Some dance styles are very intricately linked to the style of the music, eg Argentine Tango

Other dance styles are linked to features of the music eg Lindy is not linked to 'Swing music', but rather music that swings. This obviously includes swing music, but also some blues and even some hip-hop.

Modern Jive is only linked to one feature in the music - the downbeat. Any music style that has a regular downbeat can be jived to. This means you *can* jive to a waltz, if you really wanted to. However it makes quite a few modern RnB tracks very difficult, as many beats are delayed or missed. It is usually the upbeats that are kept constant in RnB, not the downbeats.

What you do between the downbeats in Modern Jive is up to you and your partner. The fact that other styles specify what you should do is irrelevant. They don't own the copyright on footwork. If you do something from another style, but still keep to the main downbeat structure of Modern Jive, then you are still doing Modern Jive.

Of course the style of the song isn't everything. The tempo is a big consideration. Modern Jive is based on walking, and there is a limit to how fast you can walk. Start running and you immediately hit the limit of how fast a lady can follow, and how much momentum she can control. In Lindy and East Coast Swing there is a 'pause' between each move that allows the momentum to be controlled, and the lady to follow the lead without losing connection/dislocating her shoulder.

Dancing to slow music is another matter altogether. People can walk very slowly. The difficult thing is making it feel good, and that takes practice. A couple of years ago, Fire (112 bpm) would be the slowest track you might hear. But now 100bpm is not uncommon at some venues.

So no, you can't do Modern Jive to everything. But the limitations are based on practical considerations, and your ability as a dancer, and not on someone else's opinion. (If everyone had to worry about what I thought, then there would only be 6 couples in the world allowed to do Lindy. And no-one allowed to do Ballroom Jive.)

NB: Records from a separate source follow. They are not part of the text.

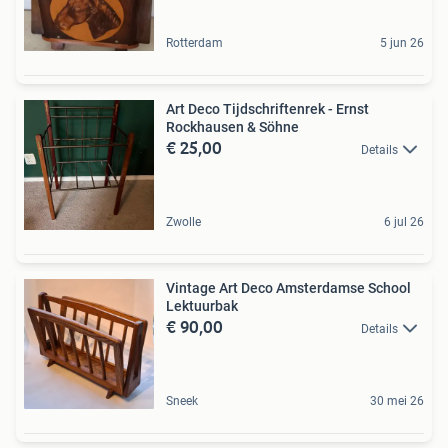
Rotterdam
5 jun 26
Art Deco Tijdschriftenrek - Ernst
Rockhausen & Söhne
€ 25,00
Details
Zwolle
6 jul 26
Vintage Art Deco Amsterdamse School
Lektuurbak
€ 90,00
Details
Sneek
30 mei 26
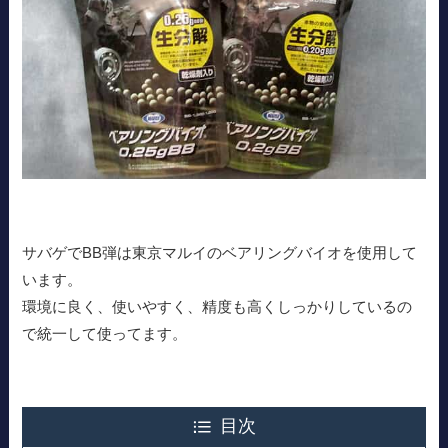
サバゲでBB弾は東京マルイのベアリングバイオを使用して
います。
環境に良く、使いやすく、精度も高くしっかりしているの
で統一して使ってます。
目次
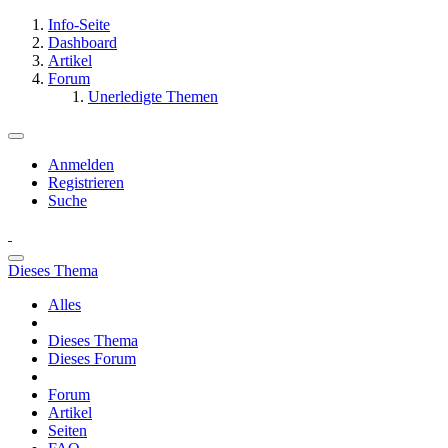
Info-Seite
Dashboard
Artikel
Forum
Unerledigte Themen
Anmelden
Registrieren
Suche
Dieses Thema
Alles
Dieses Thema
Dieses Forum
Forum
Artikel
Seiten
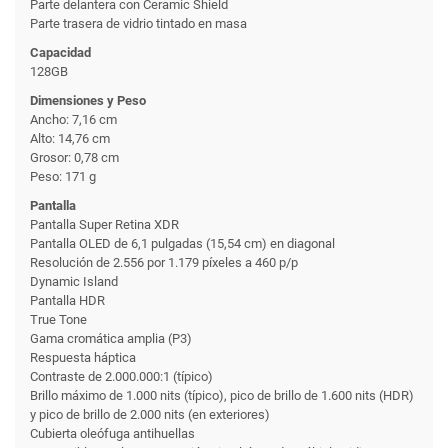
Parte delantera con Ceramic Shield
Parte trasera de vidrio tintado en masa
Capacidad
128GB
Dimensiones y Peso
Ancho: 7,16 cm
Alto: 14,76 cm
Grosor: 0,78 cm
Peso: 171 g
Pantalla
Pantalla Super Retina XDR
Pantalla OLED de 6,1 pulgadas (15,54 cm) en diagonal
Resolución de 2.556 por 1.179 píxeles a 460 p/p
Dynamic Island
Pantalla HDR
True Tone
Gama cromática amplia (P3)
Respuesta háptica
Contraste de 2.000.000:1 (típico)
Brillo máximo de 1.000 nits (típico), pico de brillo de 1.600 nits (HDR)
y pico de brillo de 2.000 nits (en exteriores)
Cubierta oleófuga antihuellas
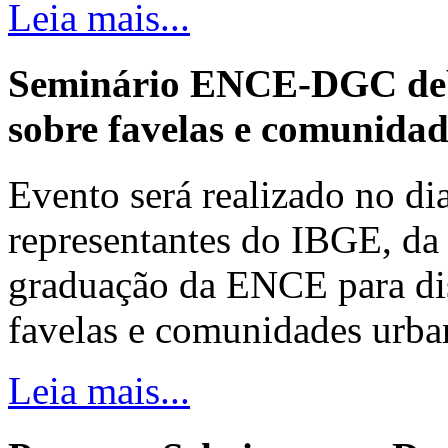
Leia mais...
Seminário ENCE-DGC deb
sobre favelas e comunida
Evento será realizado no dia
representantes do IBGE, da 
graduação da ENCE para dis
favelas e comunidades urba
Leia mais...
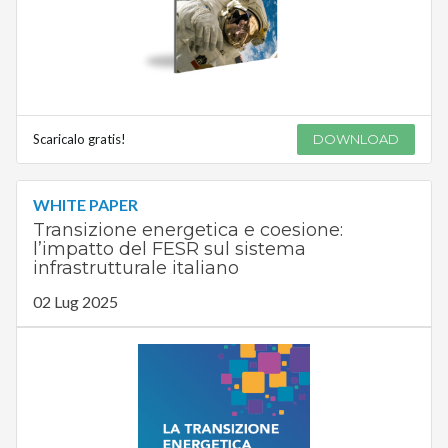
Scaricalo gratis!
DOWNLOAD
WHITE PAPER
Transizione energetica e coesione:
l’impatto del FESR sul sistema
infrastrutturale italiano
02 Lug 2025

I enjoy dancing to music I like. As long as I'm enjoying it, and my partner is enjoying it, I don't care what anyone else thinks. If you don't like dancing a particular style to a particular track, then no-one is forcing you. The only consideration you need to make to someone else is floorcraft. You don't need to worry about what they think is right or wrong. What looks better is immaterial outside a competition or a show. Yes a good tango couple might look better dancing to a tango track than a jive couple. But that jive couple (hopefully) feel better dancing to it than sitting down.


Leave the pigeon-holes for the pigeons.